Con la disoccupazione stabile al 13%, pensare che il problema sia un qualche astratto “consumismo”, ovvero il fatto che c’è chi spende danaro anche per cose che esulano dalla mera sopravvivenza, è una forma abbietta di ipocrisia. Quel grande eretico e rivoluzionario nel cui nome hanno indegnamente fondato una chiesa, il rabbino Jeshua, non era solo quello che prendeva a schiaffi i mercanti nel tempio, ma anche quello che faceva baldoria con gli amici persino nei giorni tabù dalla tradizione israelitica, creando grande scandalo fra i benpensanti (ieri i farisei, oggi sacerdoti impegnati e sinistra radical-chic, gli atavici nemici dell’Italia). È facile immaginare come, teoricamente, sotto la definizione di “spreco” ci sia praticamente di tutto, dal pacchetto di sigarette alla birra con gli amici o la cena con una bella signorina, fino alle cattedrali o all’arte in generale.
In effetti, perché spendere danaro per erigere la cupola di San Pietro, quando si possono sfamare i poveri? Perché erigere templi e splendide architetture? Perché mai concedersi un vestito nuovo o la mangiare del gatto quando con quei soldi si possono sfamare 10 bambini africani? Perché mai respingere i barconi, quando il pranzo con la cena noialtri lo mettiamo bene o male insieme?
Semplice: perché non siamo degli ipocriti gesuiti e la croce, se proprio la dobbiamo indossare, la vogliamo d’oro, e se esco con la mia signorina non andiamo a pane e cipolla. Perché non è la felicità o il benessere individuale (almeno fino ad un certo livello) che inficiano la felicità ed il benessere altrui.

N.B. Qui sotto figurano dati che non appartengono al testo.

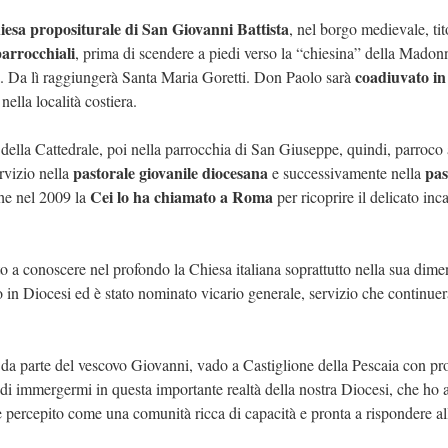
iesa propositurale di San Giovanni Battista
, nel borgo medievale, tit
parrocchiali
, prima di scendere a piedi verso la “chiesina” della Madon
coadiuvato in
a. Da lì raggiungerà Santa Maria Goretti. Don Paolo sarà
nella località costiera.
 della Cattedrale, poi nella parrocchia di San Giuseppe, quindi, parroco 
pastorale giovanile diocesana
pas
ervizio nella
e successivamente nella
Cei lo ha chiamato a Roma
 che nel 2009 la
per ricoprire il delicato inc
to a conoscere nel profondo la Chiesa italiana soprattutto nella sua dim
to in Diocesi ed è stato nominato vicario generale, servizio che continuer
da parte del vescovo Giovanni, vado a Castiglione della Pescaia con pr
di immergermi in questa importante realtà della nostra Diocesi, che ho 
percepito come una comunità ricca di capacità e pronta a rispondere al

“E quando fate un digiuno religioso, non agite come gli ipocriti. Essi mostrano la faccia triste, perché tutti vedano che stanno digiunando. Ma io vi assicuro che questa è l’unica loro ricompensa”.
Matteo Rovatti
2 comments
Tutto giustissimo.
Peraltro almeno il problema della fame nel mondo sarebbe più che dimezzato se la Chiesa, Francesco incluso, non si ostinasse a contrastare ogni politica demografica.

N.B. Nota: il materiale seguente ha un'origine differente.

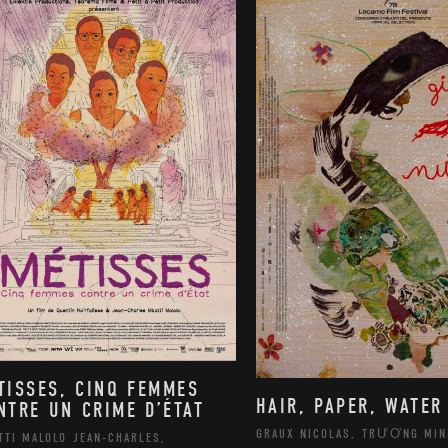
TISSES, CINQ FEMMES
HAIR, PAPER, WATER
NTRE UN CRIME D’ÉTAT
GRAUX NICOLAS, TRƯƠNG MIN
TTI MALOLO JEAN-CHARLES,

Sono legittime le sue rflessiobi ma personalmente non riescoa vedereSan Francesco d’Assisi, che scelse di vivere in un lebbrosario, come un ipocrita in cerca di visibilità e vanagloria. Io ci sono arrivato tardi ma sto pian piano capendo ciò che Cristo ci ha detto nel Vangelo. Tutto ciò che facciamo su questa deve avere come scopo ultimo il raggiungimento della futura piena esistenza con Lui. (Ovviamente per chi crede) l’importante è vivere dignitosamente ma al contempo spendersi il più possibile per amare e aiutare i fratelli. L’Amore e la Carità restano in eterno tutto ciò che abbiamo qui passa. Papa Francesco non chiede a nessuno di noi di vivere come eremiti e rinunciare a ogni comodità che abbiamo, ci sta chiedendo di ricordarci di quei fratelli poveri e di aiutarli. Per aiutarli non è necessario andare in Africa o in Nepal, basta regalare un sorriso, 1 euro, un panino, conforto a quei poveri, non solo di denaro, che incontriami quotidianamente.